Frequently Asked Questions (FAQ)

Q: Is Bitcoin too risky for beginners?

A: Bitcoin is volatile but has shown strong long-term growth. Beginners should consider allocating only a small portion of their portfolio—say 5–10%—and use dollar-cost averaging to reduce timing risk.

Q: Can I lose all my money investing in crypto?

A: Yes—especially with unknown altcoins or scams. Stick to major cryptocurrencies like Bitcoin or Ethereum through reputable platforms to minimize risk.

Q: How does HODLing work during a crash?

A: HODLing means resisting panic selling. Historically, Bitcoin has recovered from every major drop. Emotional discipline is key—focus on long-term trends over short-term noise.

Q: Are ETFs better than individual stocks?

A: For most beginners, yes. ETFs provide instant diversification and lower risk than picking individual companies. They’re ideal for passive investors seeking steady growth.

Q: Should I keep money in savings accounts?

A: Only for emergency funds or short-term goals. For long-term wealth building, savings accounts underperform due to low interest rates and inflation erosion.

Q: How do I avoid investing in dead coins?

A: Research thoroughly. Look for active development teams, real-world use cases, transparent roadmaps, and strong community support before investing in any crypto project.


👉 Ready to take control of your financial future?

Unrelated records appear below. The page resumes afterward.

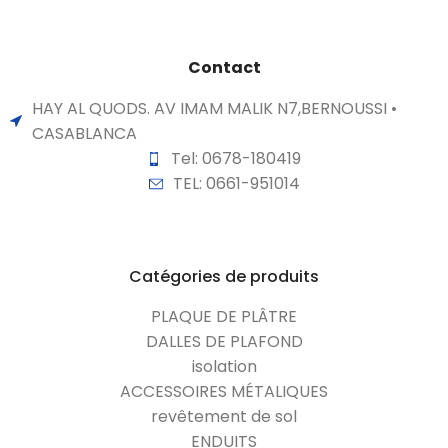
Contact
HAY AL QUODS. AV IMAM MALIK N7,BERNOUSSI •
CASABLANCA
Tel: 0678-180419
TEL: 0661-951014
Catégories de produits
PLAQUE DE PLÂTRE
DALLES DE PLAFOND
isolation
ACCESSOIRES MÉTALIQUES
revêtement de sol
ENDUITS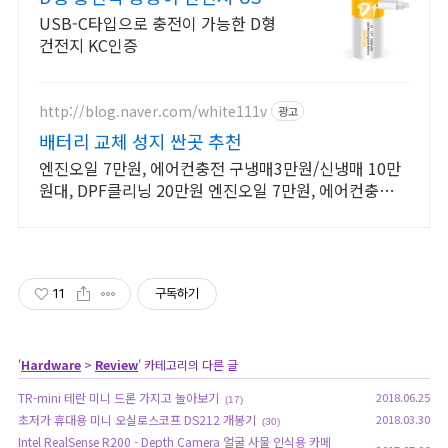
C 타입 충전 건전지
USB-C타입으로 충전이 가능한 D형
건전지 KC인증
http://blog.naver.com/white111v
광고
배터리 교체 성지 싼곳 추천
엔진오일 7만원, 에어컨충전 구냉매3만원/신냉매 10만
원대, DPF클리닝 20만원 엔진오일 7만원, 에어컨충전
구냉매3만원/신냉매 10만원대, DPF클리닝 20만원
11
구독하기
'
Hardware
>
Review
' 카테고리의 다른 글
TR-mini 테란 미니 드론 가지고 놀아보기
2018.06.25
(17)
초저가 휴대용 미니 오실로스코프 DS212 개봉기
2018.03.30
(30)
Intel RealSense R200 - Depth Camera 얼굴 사물 인식용 카메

Start your crypto investment journey with confidence on a trusted platform.

Whether you're drawn to the stability of ETFs or the explosive potential of Bitcoin, the key is to start informed. Understand your risk tolerance, diversify wisely, and let time work in your favor. The best investment you can make is in knowledge—and taking action based on it.